The slope behind the house was quite steep, even more sharply declined than the steps from the road down to the front door. That rear slope led down to Sleepy Hollow Creek. White alders, willows, and buckeyes grew tall, and the deck at the rear of the house was in the midst of those trees, so that sunshine only rarely struck the cedar planks and . . .
I blinked in confusion. I had not been to the back of the house—I was still standing on the road, looking at the house between parked cars. Was I now acquiring information without even the need to pose a question? Was I a fish swimming in a sea of information to which I had now, by virtue of my incredible situation, become entitled?
We stepped into Kayla’s room, as though walking from the one-lane road directly into her room was a matter of course. There was an architecture, a geography to this sphere I now inhabited. I thought that eventually I must come to understand it if I was ever to free myself from an existence as a helpless appendage.
I could only wonder what my own home was like. The brief flashes of memory I’d enjoyed had given me very little to work with. I still had no idea what my room was like, but I felt sure it was not as nice as Kayla’s.
She had a queen-size bed with an antique-white headboard detailed with a blue stripe that picked up the color on one of her walls. The other walls were lighter, avoiding the heaviness that can come from too much blue.
The furniture . . .
Wait a minute. I knew the furniture. That was a Restoration Hardware bed. The dresser and desk were both antiques. How did I know that? Why did I know that? I was too young to be some kind of interior decorator.

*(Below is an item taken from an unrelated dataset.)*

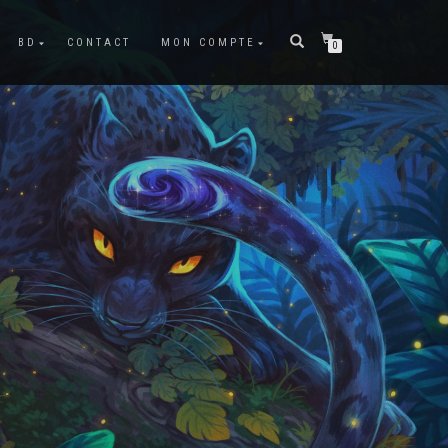
BD
CONTACT
MON COMPTE
0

Was this an interest of mine? That would be an embarrassing bit of knowledge if it turned out I was a student of home furnishing.
I had felt from the start that I cared about words. Cared maybe too much, but that at least felt organic to me, part of me. This unusual knowledge of furniture must come from some personal experience. Maybe my own room had been redecorated?
I tried to force a picture to appear, but it would not, and my attention was drawn to Kayla, who was doing homework on her laptop, tapping, dragging her finger across the touch screen, tapping, glancing at a book, tapping some more.
Above her desk was a cork bulletin board, squeezed in between posters of pop stars and actors and a wistful travel poster from Venice. I moved in to see the bulletin board. A course list. A shopping list—very organized was our Kayla: eyeliner, socks, moisturizer, scrunchies.
My eye was drawn then to a ribbon, a blue satin rectangle with the letters “NaNoWriMo.” I knew what it meant, which was both reassuring and unsettling. National Novel Writing Month. Kayla had participated, even won some sort of recognition.
The door opened. I fought back the instinct to hide. We were invisible, of course, except when Messenger decided otherwise. Through the door came a woman. She was pretty in a chrome-and-glass kind of way, cold, face unnaturally smooth, hair a glossy black, very different from Kayla. I was sure that black hair should be at least touched with gray, might have been so touched at some point in the past.
She was dressed in a too-short skirt and too-tight blouse over too-ambitious breast-enhancement surgery. She had the aspect of a woman trying very hard to be other than what nature had meant her to be.
“We’re going out,” the woman said.
Kayla didn’t turn around. “You’re supposed to knock.”
“I don’t need to knock in my own home.”